Figure 4. Anti-21 treatment does not impair re-endothelialization and abolishes stimulatory proliferative effects on SMCs in vitro

(A) To assess the effect of anti-21 on vessel re-endothelialization, rat aortas underwent endothelial denudation via balloon injury. Animals in the treatment group received 5mg/kg anti-21 intravenously one day post-denudation. After 28 days, vessels were recovered and stained for endothelial cells. (B) There were no relevant differences in endothelial coverage between control₂₈ and anti-21₂₈ (mean± s.d., n=5 per group, unpaired t-test). (C)Endothelial function was assessed in organ chamber experiments (mean± SEM, n=6 (control₂₈), n=6 (anti-21 HD₂₈), n=3 (control₃)). All three groups showed similar endothelial-independent relaxation characteristics, when stimulated with nitroglycerine.
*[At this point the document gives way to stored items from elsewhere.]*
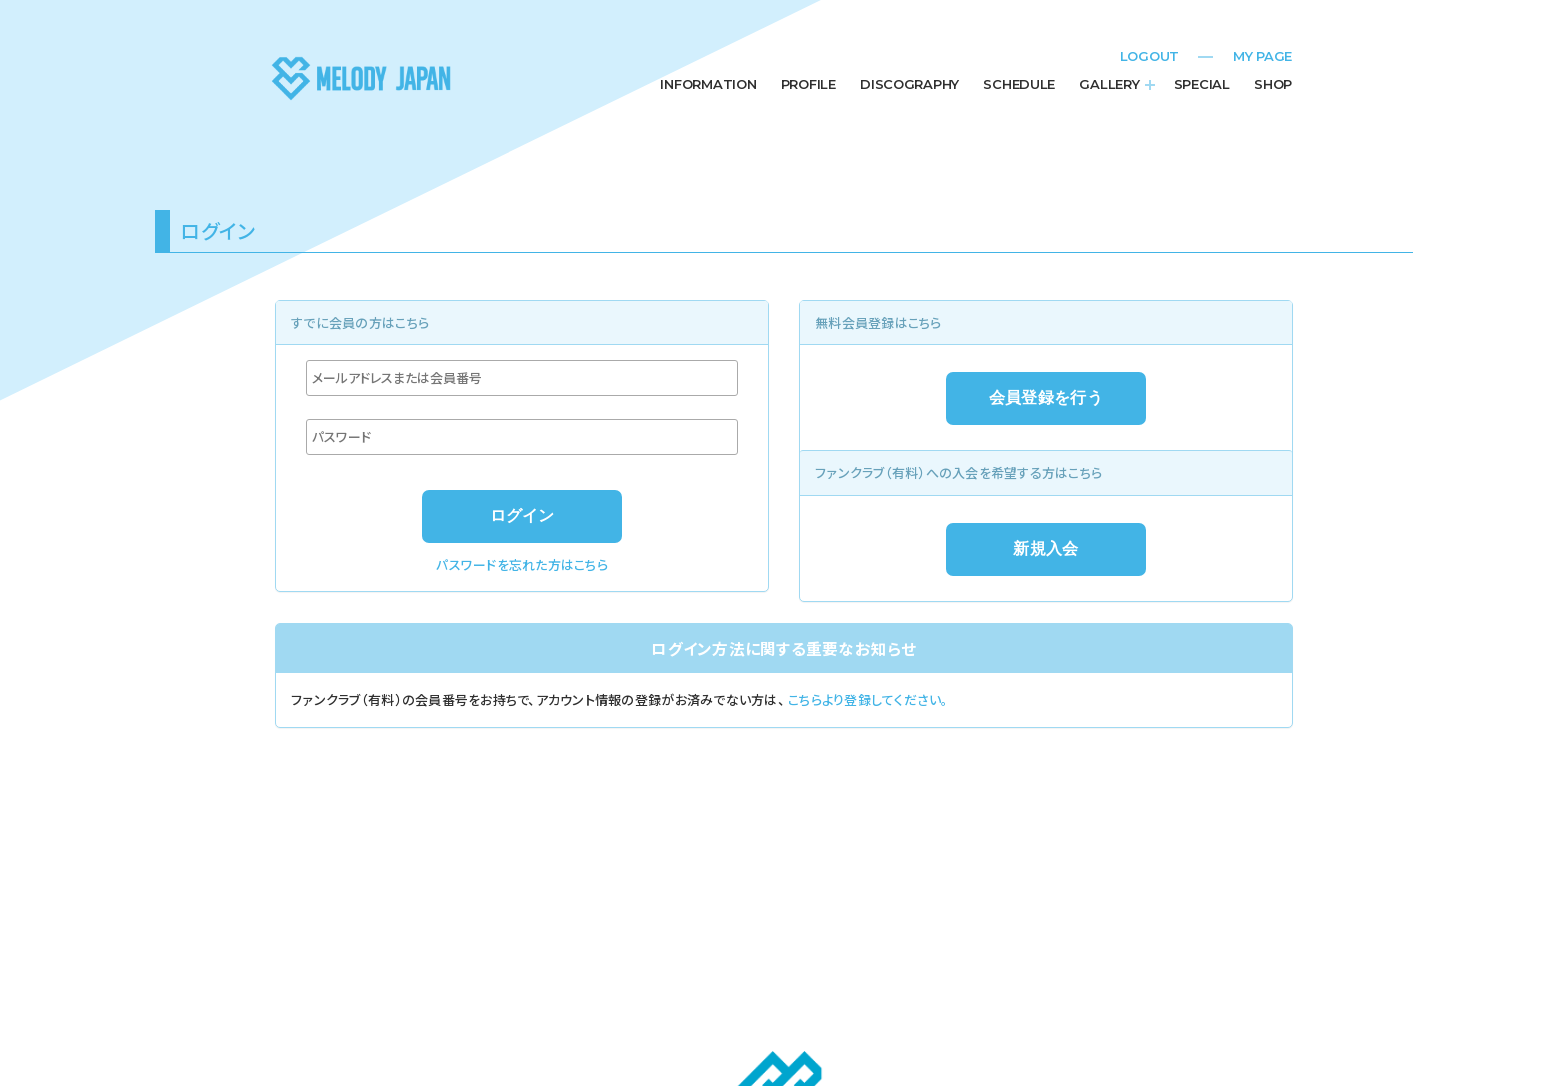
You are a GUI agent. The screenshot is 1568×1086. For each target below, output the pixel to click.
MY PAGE (1262, 56)
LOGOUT (1149, 56)
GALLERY (1109, 84)
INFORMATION (708, 84)
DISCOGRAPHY (909, 84)
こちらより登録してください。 (868, 699)
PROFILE (808, 84)
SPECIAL (1202, 84)
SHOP (1273, 84)
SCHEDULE (1019, 84)
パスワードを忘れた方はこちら (522, 564)
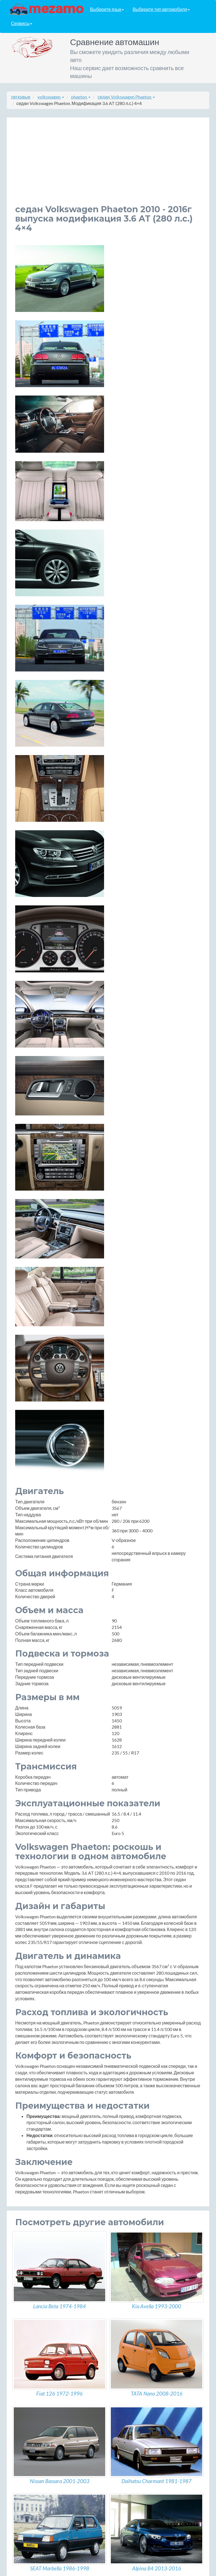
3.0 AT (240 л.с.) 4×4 (35, 2079)
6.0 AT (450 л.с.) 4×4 (36, 2175)
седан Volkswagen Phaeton (126, 96)
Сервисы (21, 23)
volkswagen (50, 96)
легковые (20, 96)
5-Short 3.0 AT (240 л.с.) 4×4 (43, 2139)
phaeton (81, 96)
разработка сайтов (113, 2570)
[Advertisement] (108, 165)
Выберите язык (107, 9)
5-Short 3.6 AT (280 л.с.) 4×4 (43, 2151)
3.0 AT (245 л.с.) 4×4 (36, 2091)
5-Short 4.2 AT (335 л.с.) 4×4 (43, 2163)
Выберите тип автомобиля (161, 9)
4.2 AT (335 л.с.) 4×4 (36, 2127)
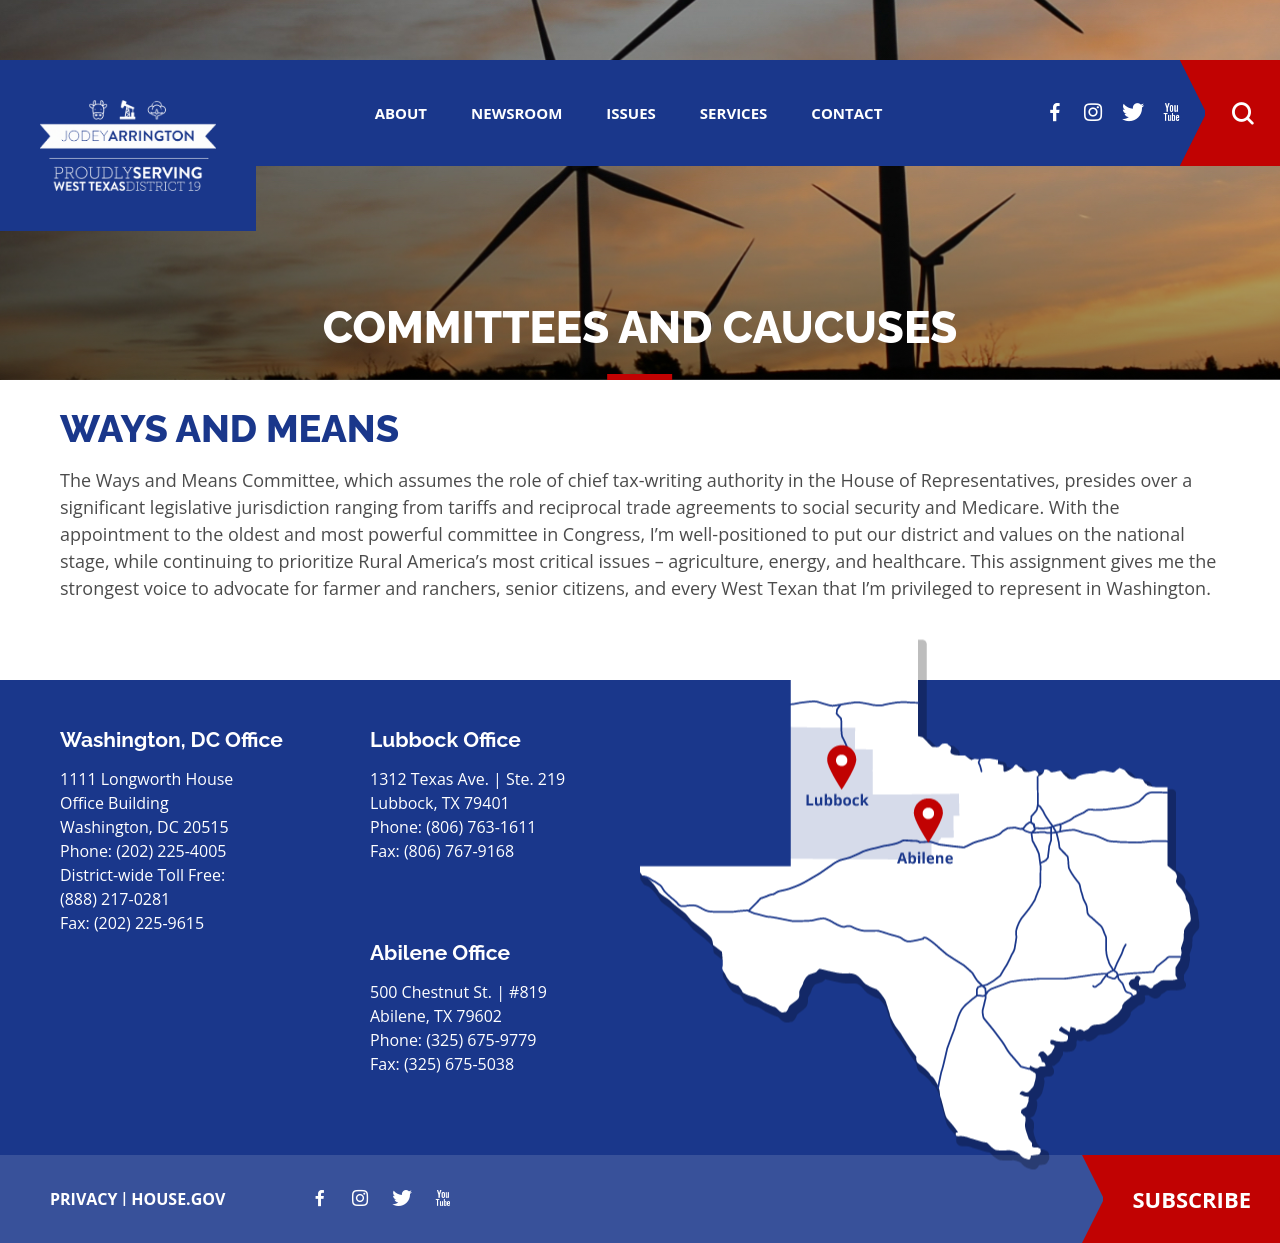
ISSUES (631, 113)
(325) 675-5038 (459, 1064)
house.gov (178, 1199)
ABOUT (401, 113)
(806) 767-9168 (459, 851)
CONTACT (846, 113)
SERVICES (734, 113)
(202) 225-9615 (149, 923)
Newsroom (516, 113)
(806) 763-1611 (481, 827)
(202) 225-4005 (171, 851)
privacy (84, 1199)
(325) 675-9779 (481, 1040)
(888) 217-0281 (115, 899)
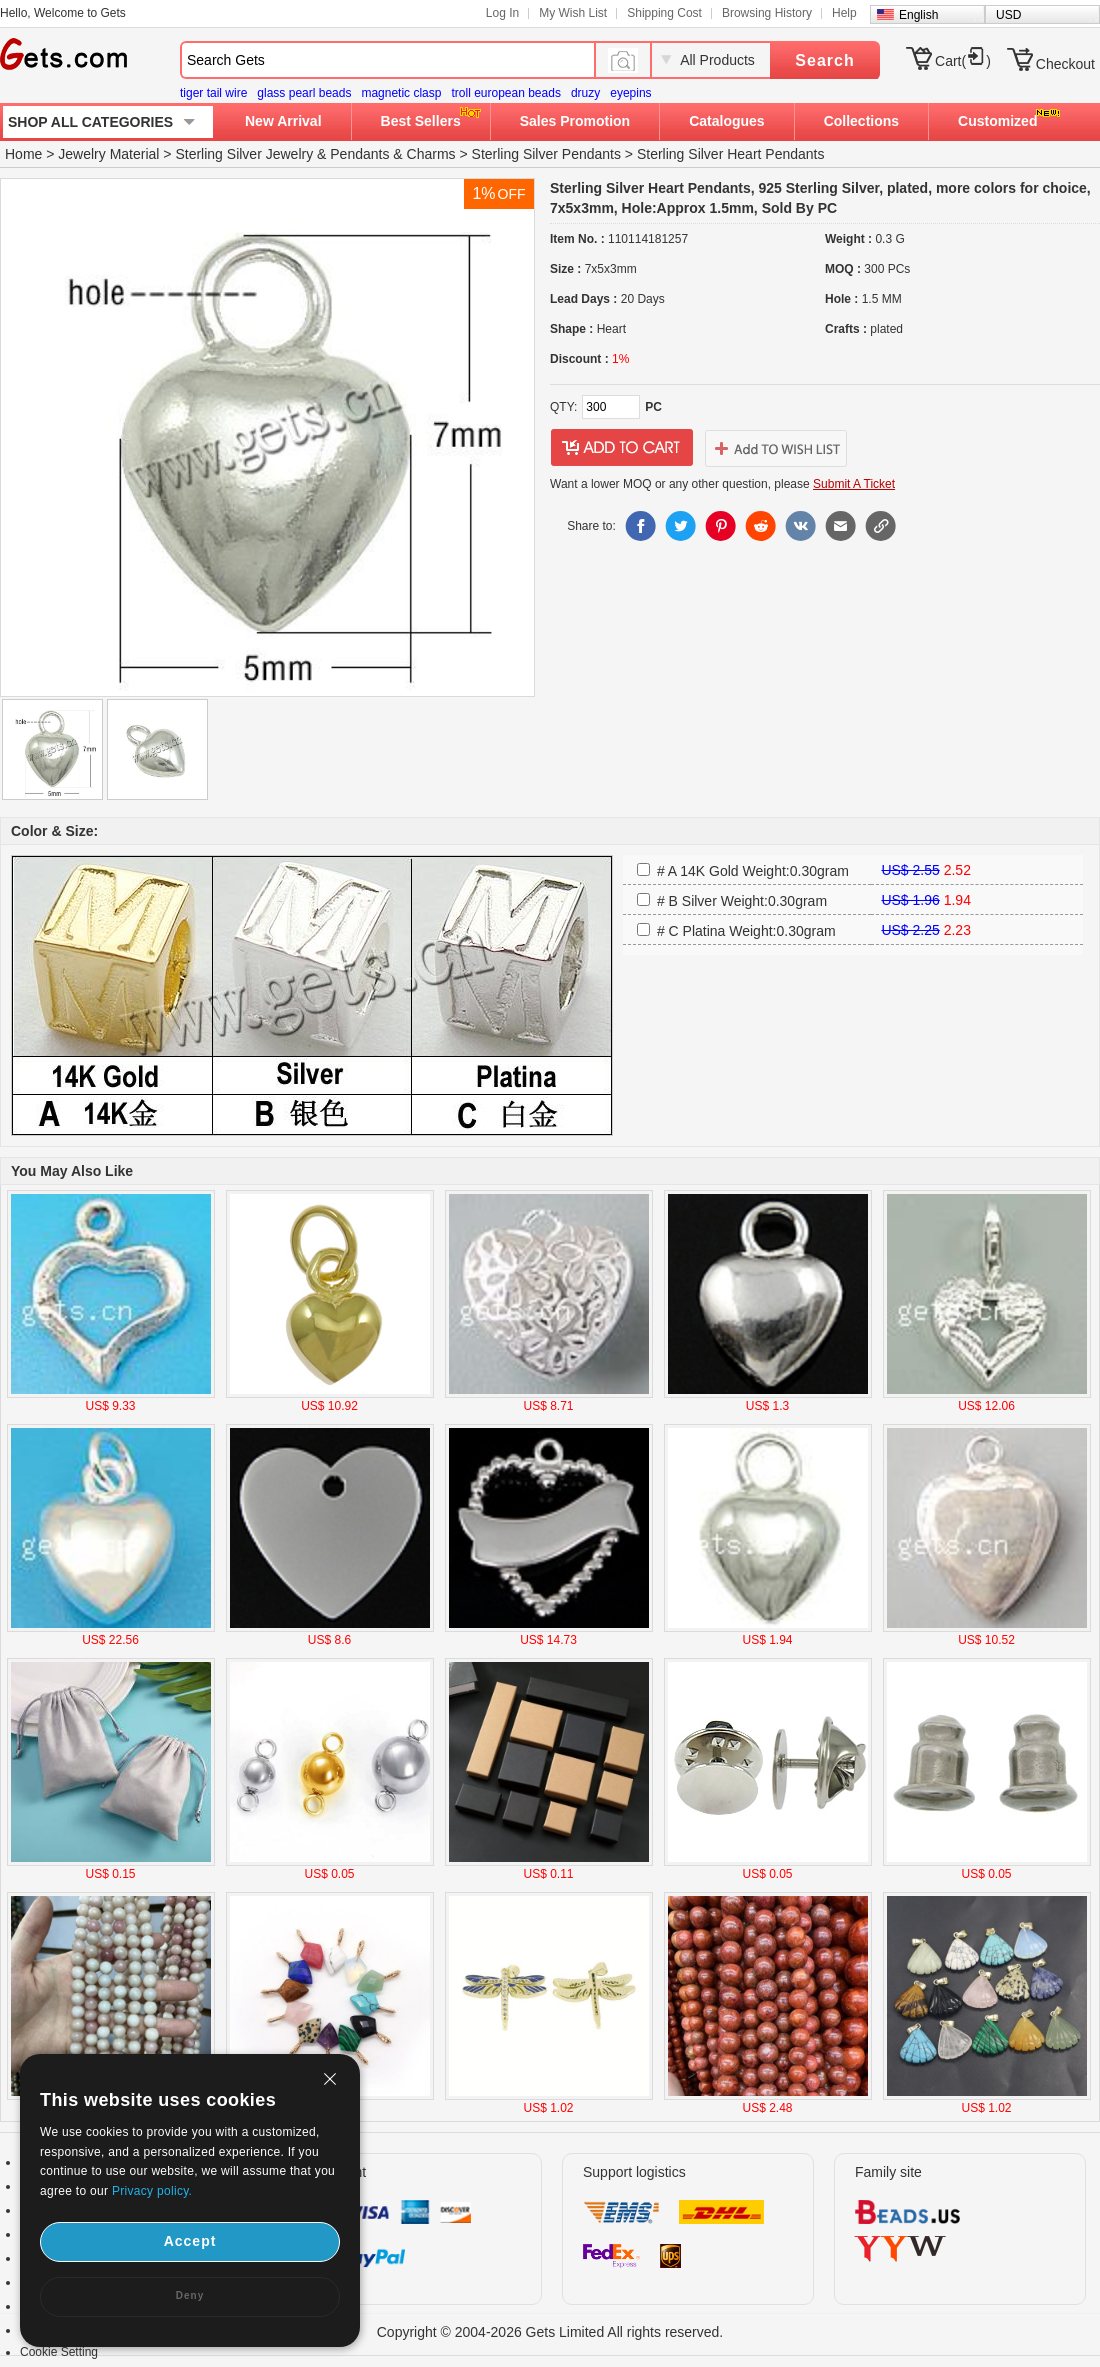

In contrast, stimulation with acetylcholine had no effect 3 days after vessel injury, while both control₂₈ and anti-21 HD₂₈ groups showed similar physiologic endothelial-dependent relaxation. (D) Proliferation assays with hCAECs after PDGF or 48h serum starvation (E) treatment revealed a negligible effect of miR-21 inhibition on EC proliferation (mean± s.d., quadruplicates of 3 independent experiments, unpaired t-test). (F) To determine the effect of PDGF on miR-21 expression in vessels, fresh pieces of IMA were stimulated with PDGF. 24h post-stimulation, miR-21 expression was significantly elevated (mean± s.d., n=6 (control), n=10 (PDGF), unpaired t-test) (G), while PTEN expression was suppressed. Concurrent transfection with anti-21 abolished this effect (mean± s.d., n=5 (control), n= 5 (PDGF), n=4 (PDGF+anti-21), ANOVA with LSD post-hoc test). (H) Inhibition of miR-21 with anti-21 caused diminished proliferation in PDGF-stimulated hCASMCs and (I) after 48h of serum starvation (mean± s.d., quadruplicates of 3 independent experiments, unpaired t-test). * p<0.05, † p<0.01.